Amazon Elastic MapReduce
Developer Guide (API Version 2009-03-31)
Did this page help you?  Yes | No |  Tell us about it...
« PreviousNext »
View the PDF for this guide.Go to the AWS Discussion Forum for this product.Go to the Kindle Store to download this guide in Kindle format.

Import files with Distributed Cache

Distributed Cache is a Hadoop feature that can boost efficiency when a map or a reduce task needs access to common data. If your cluster depends on existing applications or binaries that are not installed when the cluster is created, you can use Distributed Cache to import these files. This feature lets a cluster node read the imported files from its local file system, instead of retrieving the files from other cluster nodes.

For more information, go to http://hadoop.apache.org/docs/stable/api/org/apache/hadoop/filecache/DistributedCache.html.

You invoke Distributed Cache when you create the cluster. The files are cached just before starting the Hadoop job and the files remain cached for the duration of the job. You can cache files stored on any Hadoop-compatible file system, for example HDFS or Amazon S3. The default size of the file cache is 10GB. To change the size of the cache, reconfigure the Hadoop parameter, local.cache.size using the (Optional) Create Bootstrap Actions to Install Additional Software bootstrap action.

Supported File Types

Distributed Cache allows both single files and archives. Individual files are cached as read only. Executables and binary files have execution permissions set.

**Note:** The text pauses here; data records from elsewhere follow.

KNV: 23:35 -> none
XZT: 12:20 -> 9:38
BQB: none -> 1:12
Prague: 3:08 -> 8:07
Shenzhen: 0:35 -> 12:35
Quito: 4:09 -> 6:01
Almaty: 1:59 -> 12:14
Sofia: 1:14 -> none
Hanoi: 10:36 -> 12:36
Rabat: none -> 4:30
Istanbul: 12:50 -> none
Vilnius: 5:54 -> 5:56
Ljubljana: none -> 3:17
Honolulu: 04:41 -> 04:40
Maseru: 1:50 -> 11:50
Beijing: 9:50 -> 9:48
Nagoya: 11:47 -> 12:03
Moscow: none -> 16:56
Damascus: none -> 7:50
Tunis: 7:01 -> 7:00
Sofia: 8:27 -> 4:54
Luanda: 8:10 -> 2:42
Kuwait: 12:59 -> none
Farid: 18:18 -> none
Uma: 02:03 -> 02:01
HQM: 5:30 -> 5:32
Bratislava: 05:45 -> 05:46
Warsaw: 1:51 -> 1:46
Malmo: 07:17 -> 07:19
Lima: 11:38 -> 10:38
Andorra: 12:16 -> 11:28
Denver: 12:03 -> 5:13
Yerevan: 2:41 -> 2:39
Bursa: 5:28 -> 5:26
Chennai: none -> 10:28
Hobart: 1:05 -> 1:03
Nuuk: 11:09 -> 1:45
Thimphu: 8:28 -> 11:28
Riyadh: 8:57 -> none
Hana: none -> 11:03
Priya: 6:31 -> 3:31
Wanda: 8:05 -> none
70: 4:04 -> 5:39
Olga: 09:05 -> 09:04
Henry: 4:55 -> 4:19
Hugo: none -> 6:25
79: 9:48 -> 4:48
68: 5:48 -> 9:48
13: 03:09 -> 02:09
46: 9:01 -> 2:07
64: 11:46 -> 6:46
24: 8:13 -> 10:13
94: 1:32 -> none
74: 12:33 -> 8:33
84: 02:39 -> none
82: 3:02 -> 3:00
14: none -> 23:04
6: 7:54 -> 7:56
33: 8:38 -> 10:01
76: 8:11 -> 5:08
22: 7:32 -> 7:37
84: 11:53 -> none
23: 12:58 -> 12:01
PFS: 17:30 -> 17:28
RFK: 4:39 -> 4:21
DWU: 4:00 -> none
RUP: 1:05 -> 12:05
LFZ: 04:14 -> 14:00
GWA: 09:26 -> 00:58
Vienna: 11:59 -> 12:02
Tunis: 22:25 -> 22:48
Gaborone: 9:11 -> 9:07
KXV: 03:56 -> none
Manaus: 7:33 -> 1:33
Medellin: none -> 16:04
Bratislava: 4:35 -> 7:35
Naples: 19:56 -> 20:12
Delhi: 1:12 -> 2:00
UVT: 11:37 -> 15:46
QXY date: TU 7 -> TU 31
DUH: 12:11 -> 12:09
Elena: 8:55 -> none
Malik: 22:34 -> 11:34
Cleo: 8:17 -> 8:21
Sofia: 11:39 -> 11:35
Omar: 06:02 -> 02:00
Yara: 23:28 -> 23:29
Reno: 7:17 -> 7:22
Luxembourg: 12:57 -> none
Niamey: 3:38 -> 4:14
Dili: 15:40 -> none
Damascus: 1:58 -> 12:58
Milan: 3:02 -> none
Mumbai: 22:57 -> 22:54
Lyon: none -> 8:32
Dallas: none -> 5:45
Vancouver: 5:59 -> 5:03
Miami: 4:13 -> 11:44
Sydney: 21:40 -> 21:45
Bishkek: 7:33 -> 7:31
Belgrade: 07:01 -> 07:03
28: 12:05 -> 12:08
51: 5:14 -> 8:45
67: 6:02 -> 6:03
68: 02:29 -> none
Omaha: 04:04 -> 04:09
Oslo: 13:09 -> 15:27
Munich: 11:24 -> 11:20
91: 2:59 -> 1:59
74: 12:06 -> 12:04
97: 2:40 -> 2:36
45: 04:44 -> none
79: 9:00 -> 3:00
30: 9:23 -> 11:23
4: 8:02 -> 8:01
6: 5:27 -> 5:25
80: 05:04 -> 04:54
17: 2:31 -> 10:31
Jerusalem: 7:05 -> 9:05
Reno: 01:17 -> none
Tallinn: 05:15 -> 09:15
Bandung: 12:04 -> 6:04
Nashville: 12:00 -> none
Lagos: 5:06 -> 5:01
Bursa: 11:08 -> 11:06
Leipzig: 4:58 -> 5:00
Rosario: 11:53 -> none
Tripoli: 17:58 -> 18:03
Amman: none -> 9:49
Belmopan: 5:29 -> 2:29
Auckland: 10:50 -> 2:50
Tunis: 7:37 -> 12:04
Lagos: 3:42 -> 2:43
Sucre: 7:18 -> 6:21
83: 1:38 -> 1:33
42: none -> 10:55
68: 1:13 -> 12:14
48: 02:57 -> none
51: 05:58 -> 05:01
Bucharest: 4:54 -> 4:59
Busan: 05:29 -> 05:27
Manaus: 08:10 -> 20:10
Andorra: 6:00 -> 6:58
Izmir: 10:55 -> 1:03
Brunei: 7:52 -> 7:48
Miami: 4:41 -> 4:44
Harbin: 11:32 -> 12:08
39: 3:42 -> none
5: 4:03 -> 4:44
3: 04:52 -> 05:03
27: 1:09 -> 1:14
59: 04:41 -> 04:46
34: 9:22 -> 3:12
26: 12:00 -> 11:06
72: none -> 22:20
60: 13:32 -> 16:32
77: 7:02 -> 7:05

Archives are one or more files packaged using a utility, such as gzip. Distributed Cache passes the compressed files to each slave node and decompresses the archive as part of caching. Distributed Cache supports the following compression formats:

  • zip

  • tgz

  • tar.gz

  • tar

  • jar

Location of Cached Files

Distributed Cache copies files to slave nodes only. If there are no slave nodes in the cluster, Distributed Cache copies the files to the master node.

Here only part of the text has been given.